- _What you should do_: Once you find the line with "made for unique living today!" in the entries below, return exactly every line from it through the line with "available in all stores.".

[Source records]
——
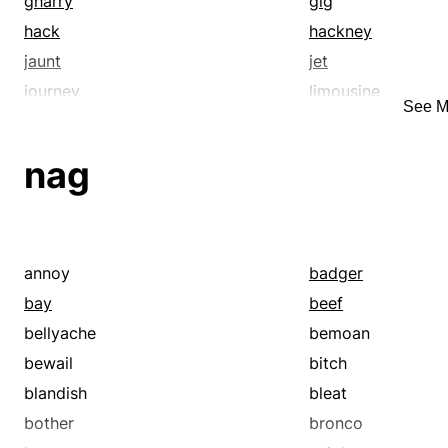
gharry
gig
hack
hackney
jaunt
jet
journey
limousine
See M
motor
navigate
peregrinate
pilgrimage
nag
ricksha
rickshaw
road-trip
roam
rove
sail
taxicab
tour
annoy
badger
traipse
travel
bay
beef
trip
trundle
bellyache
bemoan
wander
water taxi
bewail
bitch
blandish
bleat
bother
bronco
——
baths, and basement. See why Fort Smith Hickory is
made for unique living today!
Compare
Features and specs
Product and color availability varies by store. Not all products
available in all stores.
——
- _Your solution_:
made for unique living today!
Compare
Features and specs
Product and color availability varies by store. Not all products
available in all stores.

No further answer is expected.